The greater number of passengers transiting Aberdeen are working in the offshore oil and gas industry, transferring to and from Bristow helicopters to reach offshore platforms in the North Sea. The airline’s Saab fleet services the high frequency shuttle between Aberdeen and Scatsta, a forward helicopter embarkation point on the Shetland Islands, the most northerly part of the UK.

Eastern Airways provides this link on behalf of the oil and gas industry’s Integrated Aviation Consortium (IAC). In this context it has long been a close partner with Bristow, which has itself been a key player in service provision to the IAC since 1994. Currently, Bristow is the lead management contractor providing helicopter services from Scatsta Airport to the East and West Shetland Basins, and is also responsible for airport management and fixed-wing services provided by Eastern Airways. Recently, Eastern Airways announced another long-term charter out of Aberdeen, having secured a substantial new contract with a major oil and gas industry client to provide air services to Sumburgh Airport, also in Shetland. The contract is for an initial six years and has a value of more than £30 million. From June 2014, the airline will provide flights in support of the client’s offshore activities west of Shetland. Two Jetstream 41 aircraft will initially operate the services, which will then move to the larger Saab 2000. Bristow already provides associated helicopter services to this client from Sumburgh.

All this helps to make Eastern Airways the lead supplier of fixed-wing charter support to the UK’s oil and gas industry, but the airline’s charter operation is much more extensive, including, as it does, a wide variety of corporate, sporting and entertainment industry contracts across the European region. It also operates Saab 2000 aircraft on “wet lease” to British Airways to operate two routes from the highly specialist London City Airport, and it provides a shuttle service for a major defense and aerospace client transporting its employees between various UK manufacturing sites.

The airline was rewarded for its high quality charter service, being named Best Passenger Charter Airline 2011 at the Baltic Air Charter Association (BACA) excellence awards, the industry’s premier accolade.

Running this wide-ranging and dynamic aviation business demands the employment of some 675 staff, including those based at Humberside Airport, which is the airline’s headquarters.

Eastern Airways’ parent company, Eastern Airways International Limited, acquired Humberside Airport from the Manchester Airports Group (MAG) in 2012. Humberside is already a departure point for helicopter operations in the southern North Sea.
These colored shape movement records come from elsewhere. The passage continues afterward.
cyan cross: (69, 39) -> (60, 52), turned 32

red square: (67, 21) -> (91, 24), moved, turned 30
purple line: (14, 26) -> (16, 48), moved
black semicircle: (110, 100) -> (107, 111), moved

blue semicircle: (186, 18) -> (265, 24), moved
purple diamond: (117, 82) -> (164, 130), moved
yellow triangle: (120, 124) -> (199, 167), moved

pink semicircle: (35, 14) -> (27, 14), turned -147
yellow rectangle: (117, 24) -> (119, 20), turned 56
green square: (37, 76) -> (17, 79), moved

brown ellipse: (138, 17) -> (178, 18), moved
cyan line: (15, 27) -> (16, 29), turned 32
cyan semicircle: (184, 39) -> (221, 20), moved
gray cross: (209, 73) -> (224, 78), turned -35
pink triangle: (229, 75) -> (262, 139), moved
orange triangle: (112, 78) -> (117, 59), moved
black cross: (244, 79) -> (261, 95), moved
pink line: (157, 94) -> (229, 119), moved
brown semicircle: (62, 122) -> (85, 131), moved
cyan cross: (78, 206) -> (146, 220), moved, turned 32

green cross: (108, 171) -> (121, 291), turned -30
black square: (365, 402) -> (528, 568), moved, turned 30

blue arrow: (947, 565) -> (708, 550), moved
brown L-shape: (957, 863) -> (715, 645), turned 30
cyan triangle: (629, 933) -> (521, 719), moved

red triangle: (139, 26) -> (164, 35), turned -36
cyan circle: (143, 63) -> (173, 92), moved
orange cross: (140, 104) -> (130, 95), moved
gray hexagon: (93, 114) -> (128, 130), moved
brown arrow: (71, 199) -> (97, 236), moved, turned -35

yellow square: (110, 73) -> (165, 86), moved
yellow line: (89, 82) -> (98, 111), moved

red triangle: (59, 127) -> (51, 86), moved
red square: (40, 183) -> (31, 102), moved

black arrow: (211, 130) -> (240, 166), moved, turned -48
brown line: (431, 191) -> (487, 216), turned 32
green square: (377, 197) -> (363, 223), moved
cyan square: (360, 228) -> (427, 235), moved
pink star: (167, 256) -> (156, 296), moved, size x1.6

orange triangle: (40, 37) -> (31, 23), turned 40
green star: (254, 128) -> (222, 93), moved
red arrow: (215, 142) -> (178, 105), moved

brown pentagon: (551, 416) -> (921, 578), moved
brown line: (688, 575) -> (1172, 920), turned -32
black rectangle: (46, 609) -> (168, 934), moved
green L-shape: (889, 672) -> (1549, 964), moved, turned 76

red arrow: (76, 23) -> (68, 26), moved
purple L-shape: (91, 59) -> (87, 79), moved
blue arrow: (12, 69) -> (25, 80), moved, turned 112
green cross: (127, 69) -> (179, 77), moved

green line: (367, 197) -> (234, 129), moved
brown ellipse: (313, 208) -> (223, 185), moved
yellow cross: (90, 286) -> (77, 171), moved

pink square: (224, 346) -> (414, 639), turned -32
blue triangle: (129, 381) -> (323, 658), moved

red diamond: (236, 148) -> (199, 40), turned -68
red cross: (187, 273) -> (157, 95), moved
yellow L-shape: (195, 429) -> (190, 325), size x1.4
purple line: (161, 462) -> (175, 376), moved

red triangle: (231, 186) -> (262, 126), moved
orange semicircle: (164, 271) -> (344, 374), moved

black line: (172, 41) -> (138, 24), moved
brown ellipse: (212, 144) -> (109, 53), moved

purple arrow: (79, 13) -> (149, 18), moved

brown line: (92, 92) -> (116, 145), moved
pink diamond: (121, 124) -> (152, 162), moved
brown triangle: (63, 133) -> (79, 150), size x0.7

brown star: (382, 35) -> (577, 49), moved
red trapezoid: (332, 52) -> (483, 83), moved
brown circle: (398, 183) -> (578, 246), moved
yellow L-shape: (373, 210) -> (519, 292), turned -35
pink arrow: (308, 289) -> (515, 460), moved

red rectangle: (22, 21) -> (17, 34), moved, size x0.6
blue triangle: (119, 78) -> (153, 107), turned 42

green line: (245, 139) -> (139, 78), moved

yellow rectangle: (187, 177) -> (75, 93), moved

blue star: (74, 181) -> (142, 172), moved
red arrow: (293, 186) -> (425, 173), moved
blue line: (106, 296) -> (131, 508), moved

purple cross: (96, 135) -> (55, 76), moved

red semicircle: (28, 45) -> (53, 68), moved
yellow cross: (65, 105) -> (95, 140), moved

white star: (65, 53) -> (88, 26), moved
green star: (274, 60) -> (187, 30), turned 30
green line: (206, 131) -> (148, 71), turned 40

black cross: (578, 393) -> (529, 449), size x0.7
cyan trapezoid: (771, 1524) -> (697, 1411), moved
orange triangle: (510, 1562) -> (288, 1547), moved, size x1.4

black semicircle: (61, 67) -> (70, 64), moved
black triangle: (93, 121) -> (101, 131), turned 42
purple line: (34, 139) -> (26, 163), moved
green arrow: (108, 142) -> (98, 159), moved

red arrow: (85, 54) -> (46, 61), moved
Starting in 2015, it will become a new base for the UK Government’s helicopter search and rescue services, when Bristow takes over that service.

Eastern Airways’ operations at Humberside include a major in-house maintenance center and flight simulator for the Jetstream 41, part of the company’s center of excellence for pilot training. These are the physical manifestations of the airline’s focus on safety management, which has been geared to meeting the rigorous requirements of the offshore oil and gas sector since the airline’s inception. As those at Bristow know well, these typically exceed those of civilian regulators. The company has been certified and audited by major oil and gas clients.

The original article appeared in Bristow World Issue 1, 2014.